Un querido amigo me dice: «Usted ya no es un anarquista, es sólo un anticorreísta». Y Bruno me interpela, en cierto momento: «¿Para qué hacían este periódico?, refiriéndose a un periodiquillo de humor que hacía con un amigo, La Fulana». No se vendía mucho, le digo, pero había gente que se interesaba en él. Uno de los interesados llegó a ser canciller. Yo tuve el privilegio de hablarle y escribirle y le dije que posiblemente Ecuador podía convertirse en una escala de Costa Rica; un país para el turismo y la investigación científica. Me convertí, ciertamente, en un asesor. Pero en uno que no ganaba un céntimo por sus opiniones. Uno o dos años después, cuando había ya otro canciller, llegó la huelga encabezada por los indígenas. Yo salí a observar, como tanta otra gente.

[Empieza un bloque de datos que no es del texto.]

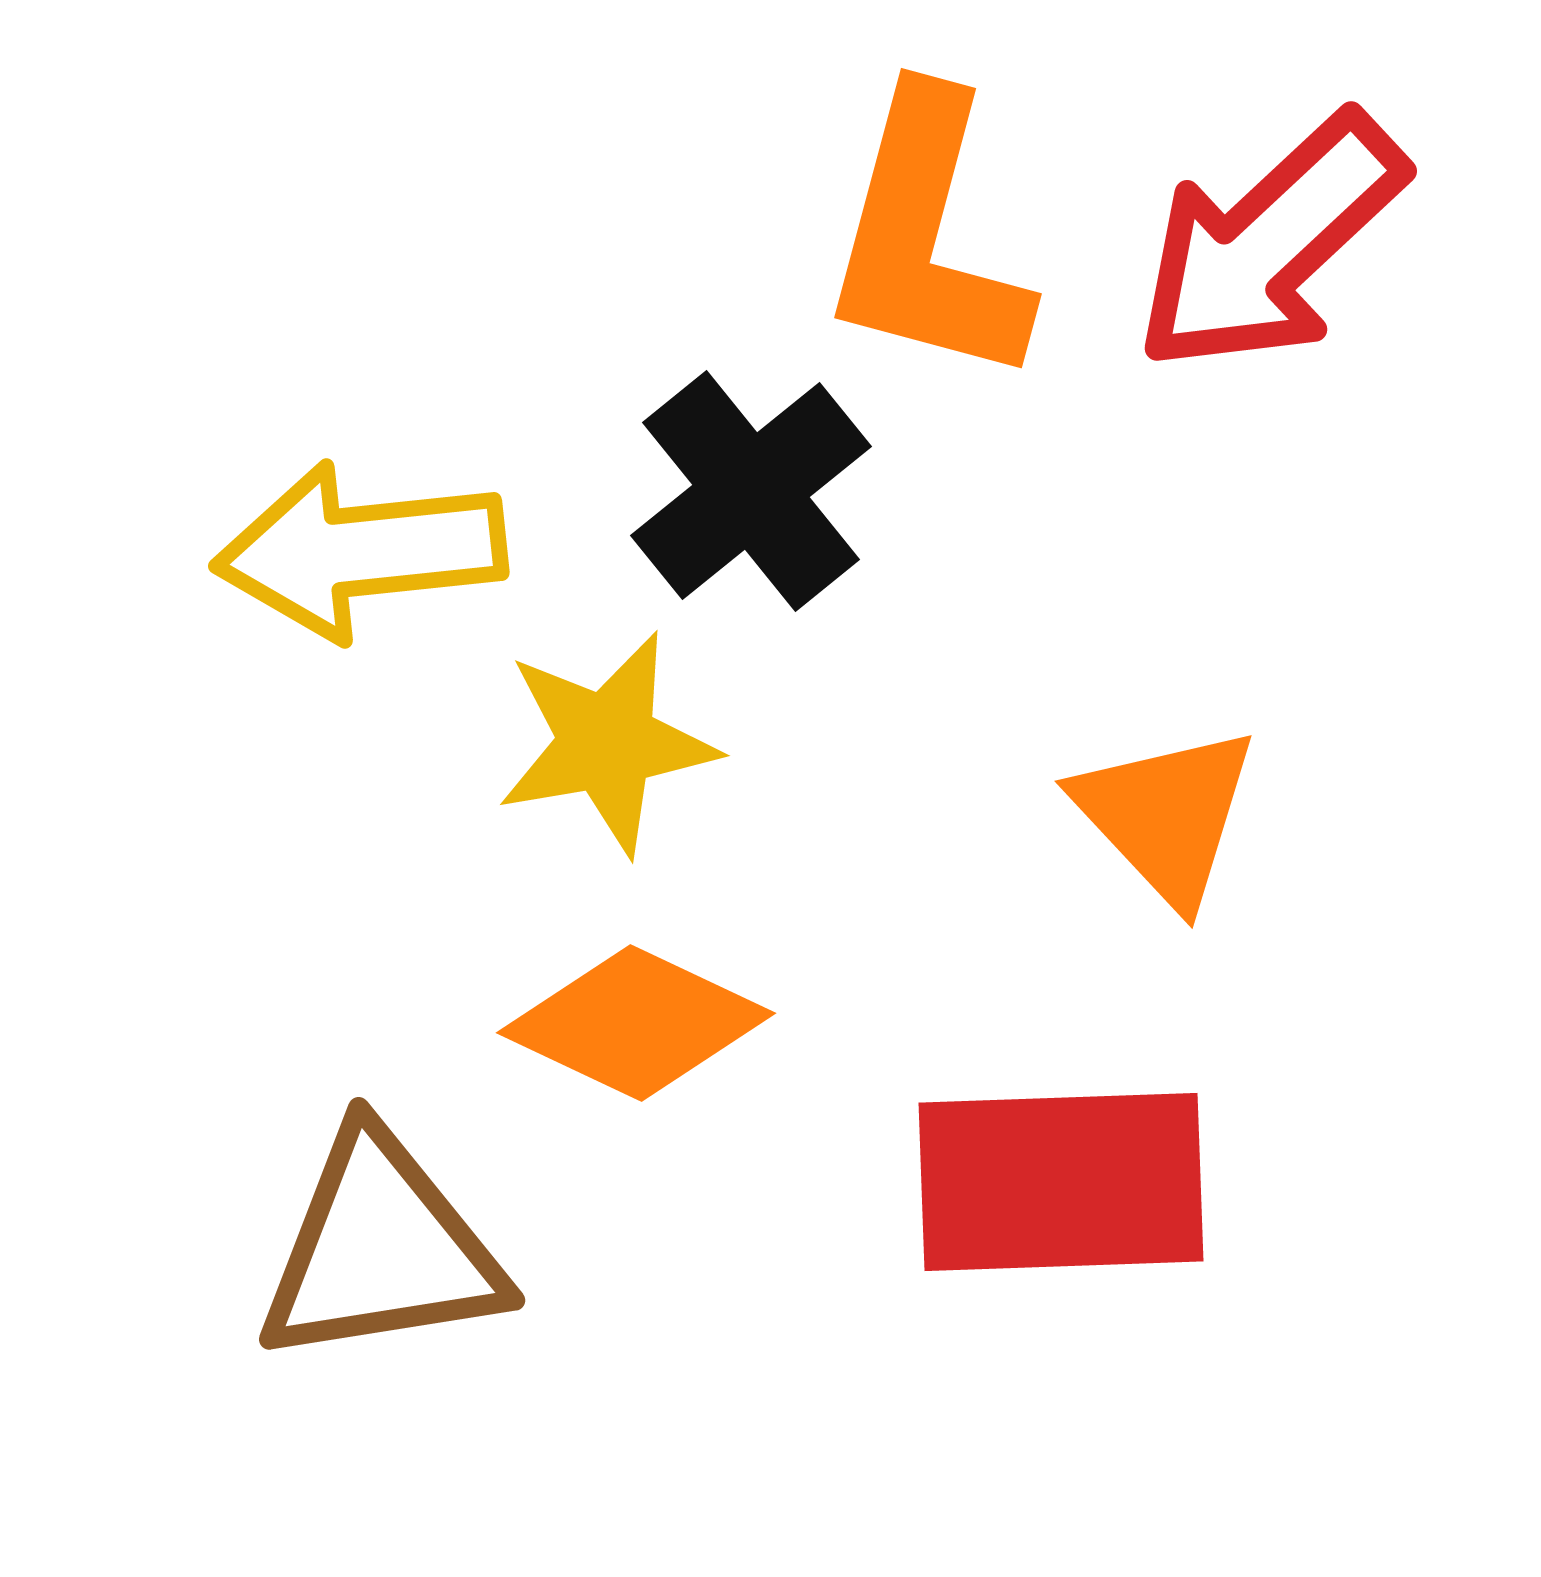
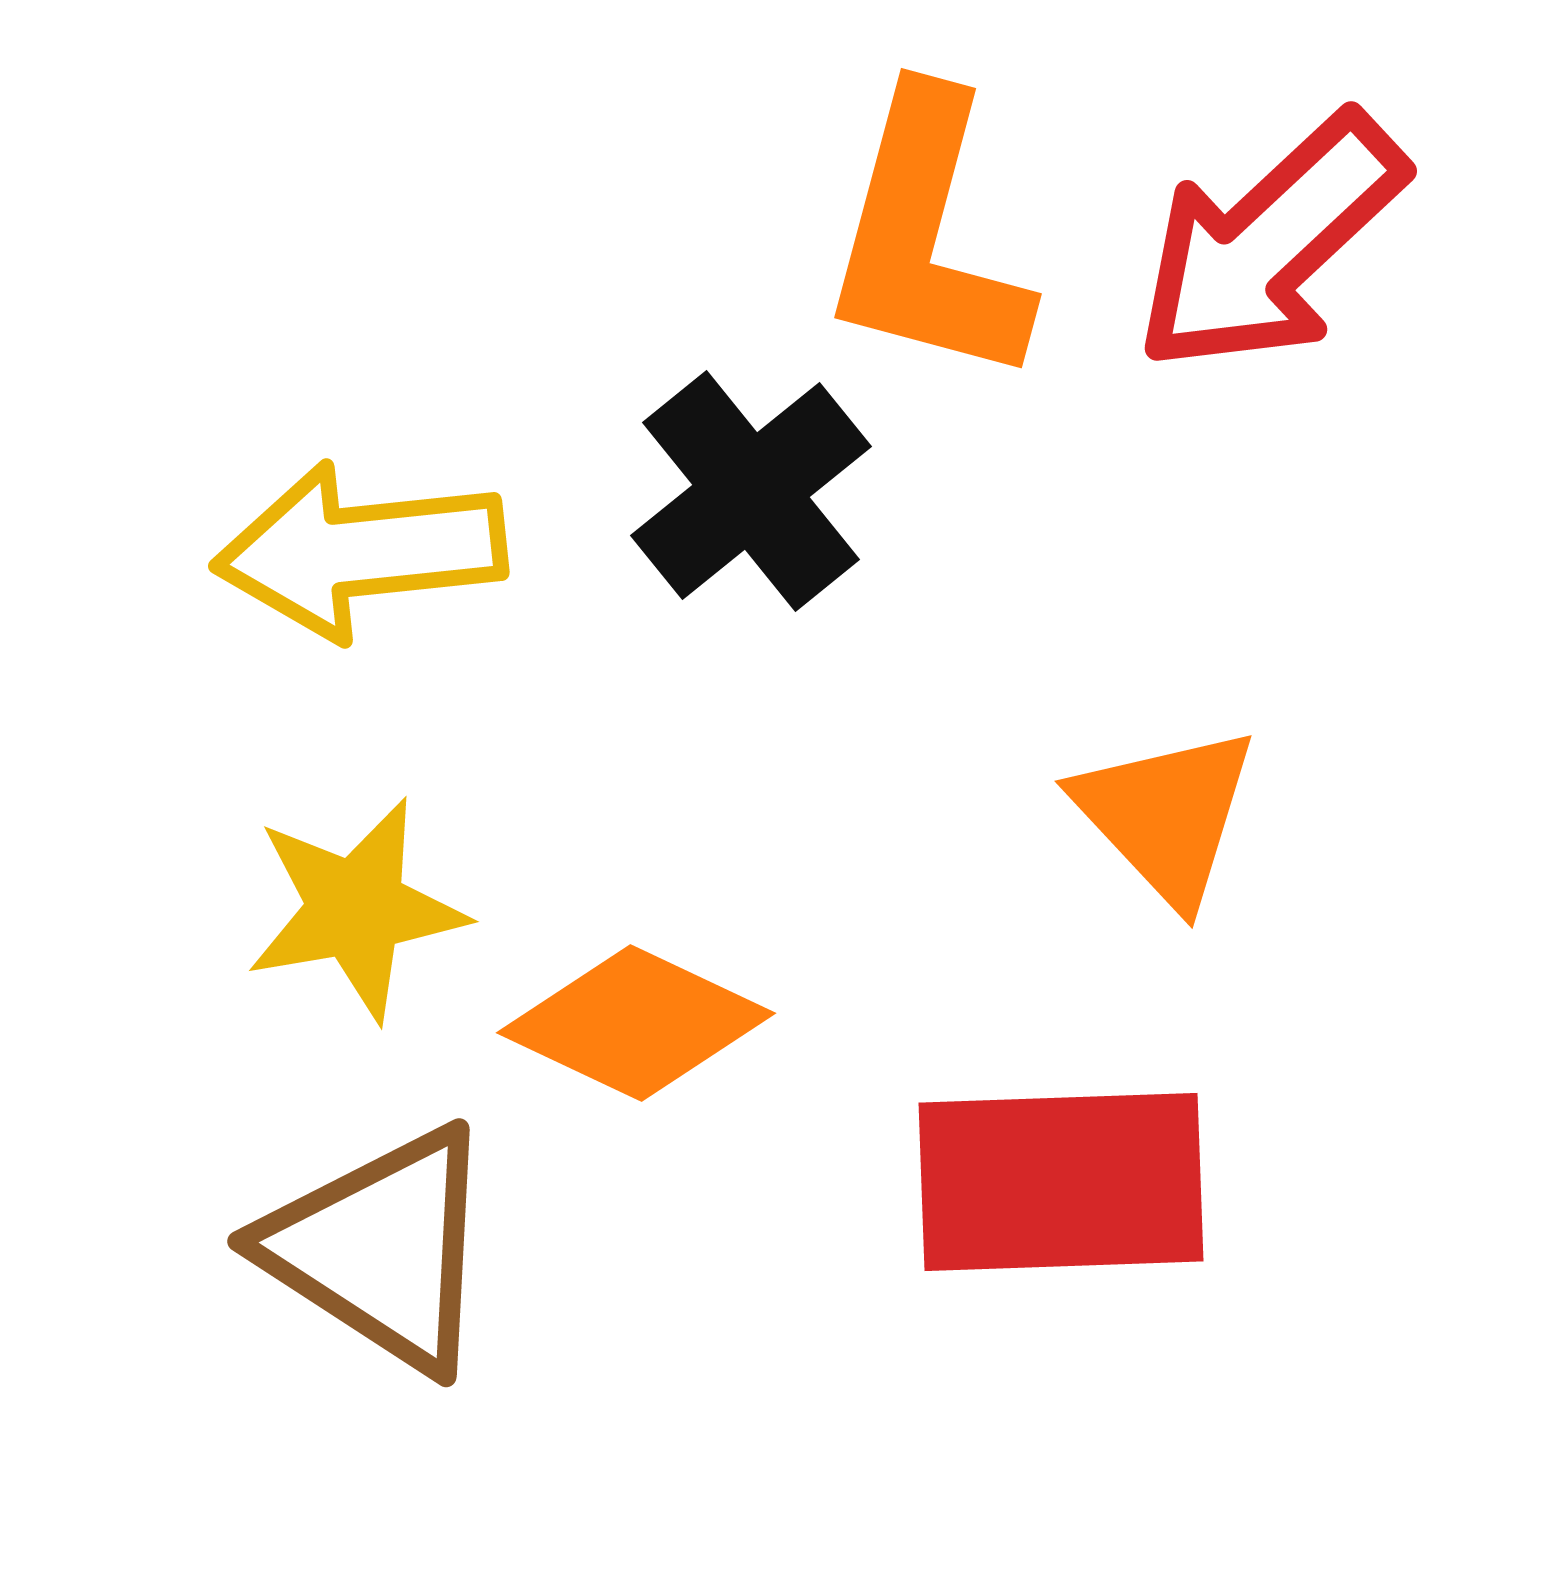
yellow star: moved 251 px left, 166 px down
brown triangle: rotated 42 degrees clockwise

Salí con un amigo que se negó a participar porque le pareció conducida por burócratas, sobre todo por aquellos que dirigen la Casa de la Cultura. Guillermo Lasso, llevó a cabo, en efecto, una política brutal: invadir la Casa de la Cultura con la policía. Sólo un preludio de lo que pretende hacer con el país: llevarlo a una guerra contra el Narco, similar a la que ha tenido lugar en México y Colombia. Es cierto, Estados Unidos podía destinar a Ecuador a un papel similar al de Costa Rica, pero según se ve no es ese su interés: quiere convertir el país en Ucrania. ¿Eso significa que los correístas son la única alternativa? -correístas e indígenas mariateguistas que entran a la ciudad como si vinieran a una guerra, armados con unos palotes… y también con sus viejos y sus niños… que se encuentran con la policía y entonces tiene lugar una escena infernal. He reflexionado ya sobre esta cuestión, y lo único que puede atemperar los ánimos es una opción semejante a la de Mujica en Uruguay, que en nuestro contexto posiblemente sea la de Hervas. «Toda metáfora puede ser vertiginosa/si cumplimos un sueño joven/que atraviese el fuego/y sepa todos los nombres. /Nombres de personas y cosas/ en los vibrantes papeles de la suerte.»

P.D.: Bruno insiste en saber quién se negó a publicar el libro de Ignacio en Quito. Yo me resisto a contarle, pero al final lo hago. Sé que la persona que se negó va a justificarse, o ya se justificó, aludiendo a un acontecimiento de hace veinte años sobre el que nunca pudimos hablar. Un acontecimiento confuso, en el que se me hizo un juicio sin la oportunidad de defenderme. No viene a cuento referirse a esa cuestión específica, pero siempre cabe estar alertas frente a la falsificación de la historia. Sobre todo, obviamente, cuando uno es parte de ella. Por otro lado, veo que se celebra una especie de honra fúnebre poética en el centro cultural que dirige la mentada persona. Veo allí al ex-director de cultura, a un poeta. Allí se mató hace unos meses César Chávez, el bibliotecario. Yo quisiera saber cuáles eran las condiciones de trabajo que fue obligado a cumplir. Sólo quisiera conocer con exactitud lo que pasó allí. César se mató y nadie es culpable. Pero siempre existen responsables, jefes, que dan las órdenes y que convierten los trabajos o los países en infiernos.